Vielleicht

Darf man ein Denkmal umsetzen?

Es gibt einige Denkmäler außerhalb geschlossener Ortschaften, aber niemand würde auf die Idee kommen, diese abzubauen und im Ort wieder aufzubauen, nur um sie komfortabler pflegen und nutzen zu können. Warum sollte man also die Stabkirche umsetzen?

„Was verbinden Sie mit dem Albrechtshaus?“ Eine der Top-Antworten auf diese Frage ist zweifellos: „Die Stabkirche“. Das Albrechtshaus und die Stabkirche gehören einfach zusammen, wurde die Kirche doch bereits wenige Jahre nach Eröffnung der Heilstätte gebaut. Die Baumeister haben damals den besten Platz für die Kirche gewählt: Auf den ersten Blick etwas abseits, jedoch immer präsent. Jeder Besucher des Albrechtshauses hat sie wahrgenommen.

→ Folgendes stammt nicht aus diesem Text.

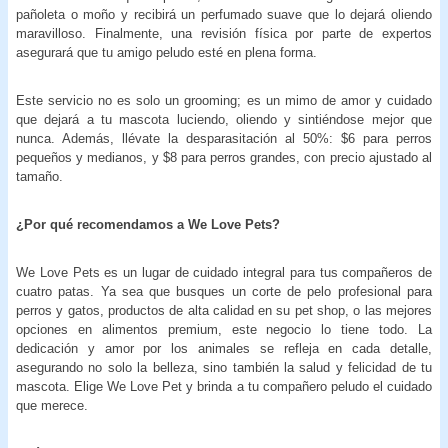
pañoleta o moño y recibirá un perfumado suave que lo dejará oliendo
maravilloso. Finalmente, una revisión física por parte de expertos
asegurará que tu amigo peludo esté en plena forma.
Este servicio no es solo un grooming; es un mimo de amor y cuidado
que dejará a tu mascota luciendo, oliendo y sintiéndose mejor que
nunca. Además, llévate la desparasitación al 50%: $6 para perros
pequeños y medianos, y $8 para perros grandes, con precio ajustado al
tamaño.
¿Por qué recomendamos a We Love Pets?
We Love Pets es un lugar de cuidado integral para tus compañeros de
cuatro patas. Ya sea que busques un corte de pelo profesional para
perros y gatos, productos de alta calidad en su pet shop, o las mejores
opciones en alimentos premium, este negocio lo tiene todo. La
dedicación y amor por los animales se refleja en cada detalle,
asegurando no solo la belleza, sino también la salud y felicidad de tu
mascota. Elige We Love Pet y brinda a tu compañero peludo el cuidado
que merece.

Die Lungenheilstätten wurden Ende d. 19./Anfang d. 20. Jahrhunderts aufgrund der hohen Ansteckungsgefahr außerhalb bewohnter Ortschaften errichtet. Das machte es aber auch erforderlich, ein entsprechendes Umfeld zu schaffen, um eine gewisse Selbstversorgung zu garantieren. So gab es z. B. eine eigene Wasserversorgung, Werkstätten für Maurer, Elektriker, Tischler und eine Wäscherei. Die Angestellten wohnten oftmals entweder direkt im Klinikgebäude (im Albrechtshaus auch der „Jungfernstieg“ genannt) oder mit ihren Familien in Wohnungen oder Einfamilienhäusern auf dem Klinikgelände. Die Besonderheit des Albrechtshauses war, dass es eine eigene Kirche gab. Die Verweildauer der Patienten in der Heilstätte betrug durchschnittlich 12 bis 14 Wochen, so dass die alle zwei Wochen stattfindenden Gottesdienste eine willkommene Abwechslung im sonst sehr eintönigen Alltag der Patienten darstellten. Die Kirche war für viele Patienten gewiss ein Ort der Hoffnung aber auch der Trauer, denn hin und wieder musste die Kirchenglocke auch für einen verstorbenen Patienten geläutet werden. Es gab aber auch viele schöne Momente für die Kirche, verdankt sie doch – der Überlieferung zufolge – ihre Existenz der Spende eines geheilten Patienten. Selbstverständlich fanden auch Trauungen in dieser besonderen Kirche statt.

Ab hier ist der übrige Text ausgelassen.